その理由は、かつての被害者たちが「相続」の時期を迎えたことにあります。80代、90代となった所有者や、その子供たちが「どうにかしてこの土地を処分したい」と切望している。その切実な「弱み」に付け入るのが、現代の詐欺グループです。
「古い土地を買い取ります」「あなたの土地を高値で売りたい人がいる」といった勧誘は、一見救いの手に見えますが、その先にはさらなる金銭被害が待ち構えています。本記事では、再燃する原野商法の実態と、被害を未然に防ぎながら安全に土地を手放すための正解を詳しく解説します。
最近の勧誘は非常に丁寧です。「○○不動産流通センター」「△△土地活用相談所」といった公的機関を連想させる名前を名乗り、封書(DM)を送ってきたり、直接電話をかけてきたりします。
「以前ご購入された○○県の土地ですが、近くに大規模な太陽光発電所の建設予定があり、買い手を探している企業があります。ぜひ交渉を仲介させてください」といった具体的なストーリーを用意しているのが特徴です。

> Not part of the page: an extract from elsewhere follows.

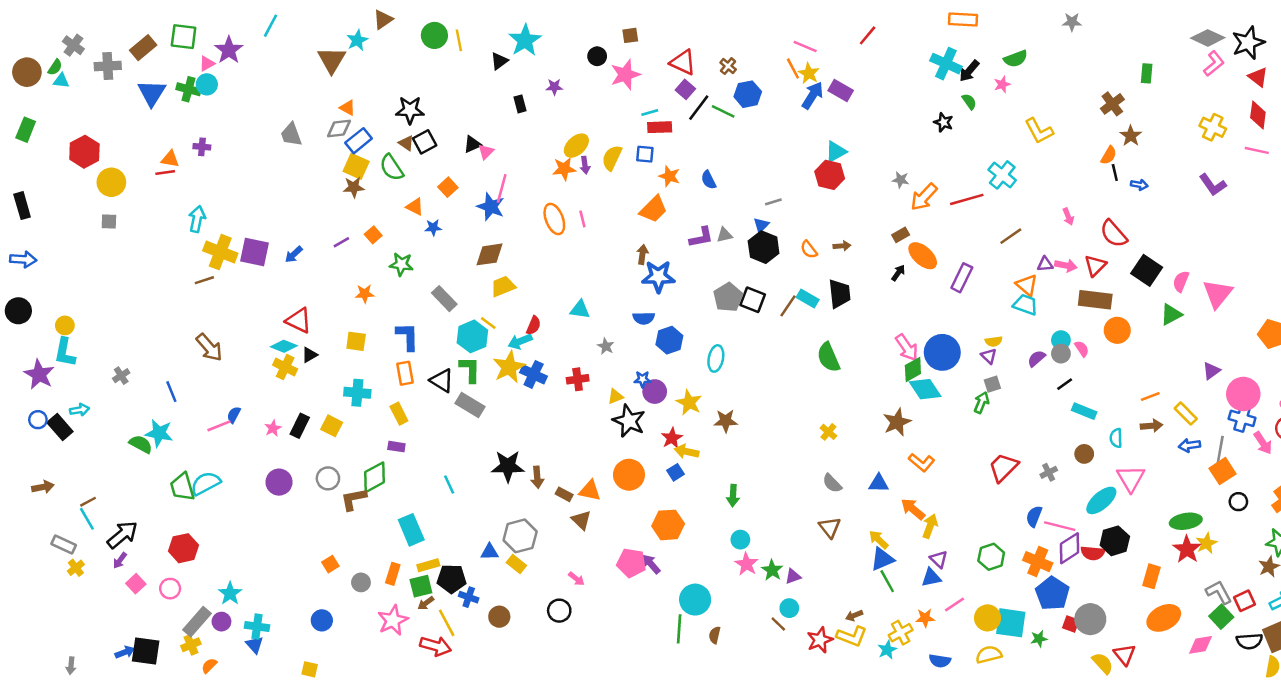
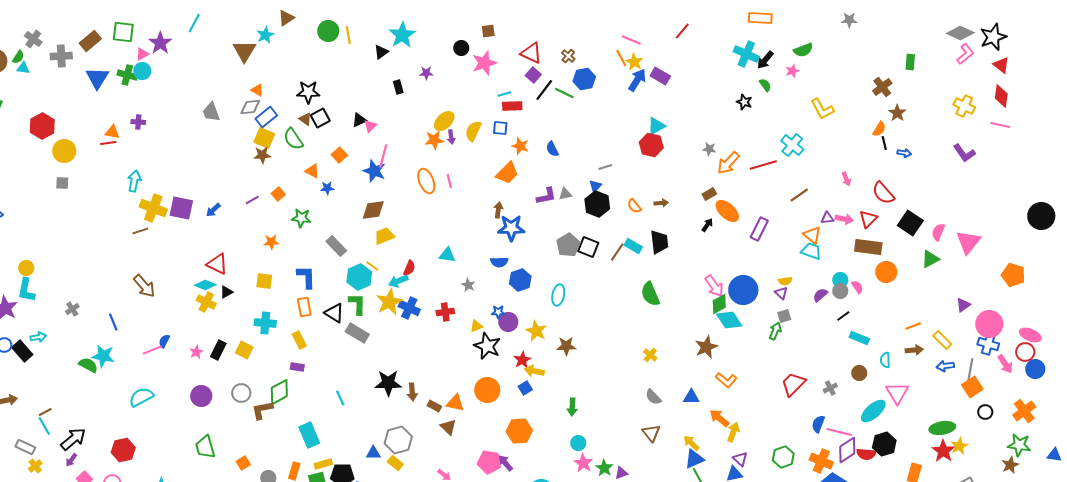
green trapezoid: (182, 487) -> (205, 447), moved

「どうして私がこの土地を持っていることを知っているの?」と驚く方も多いでしょう。しかし、不動産の登記情報は法務局で誰でも閲覧できる「公開情報」です。詐欺グループは、過去に原野商法が行われたエリアの登記簿を片っ端から調べ、所有者のリストを作成しています。あなたの氏名、住所、所有物件は、彼らの名簿(カモリスト)に既に載っているのです。
彼らの目的は「土地を買い取ること」ではありません。言葉巧みに誘導し、あなたから**「新たな現金」を搾り取ること**です。
「今の土地を500万円で買い取ります。ただし、節税のために当社の所有する別の土地(評価額800万円)を300万円で購入して入れ替える(交換)必要があります」といった提案です。結果として、古い土地を手放すどころか、差額を支払い、さらに管理の難しい別の土地を押し付けられることになります。
「買い手は見つかりましたが、登記のために最新の測量図が必要です。測量費用として40万円用意してください」「売却のための特別広告枠に掲載する必要があります」と言い、現金を振り込ませた直後に連絡が取れなくなるケースです。
「このまま相続すると子供に多額の税金がかかる。今のうちに評価額を下げるための手続きをしましょう」とコンサルティング料を請求する手口も増えています。
被害者の方が真っ先に相談する自治体や国ですが、現実は非常に厳しいものです。
「市役所に寄付したいと言ったが、断られた」という声は後を絶ちません。自治体も予算で動いています。利用価値がなく、管理コストだけがかかる土地を引き受けることは、将来的な負債を抱えることになるため、公共施設(公園や学校など)の予定地でない限り、まず受理されません。
2023年に始まった新制度ですが、原野商法の土地は「却下」される条件に多く該当します。
「詐欺が怖いから、そのまま放っておこう」という判断も、また別の大きなリスクを招きます。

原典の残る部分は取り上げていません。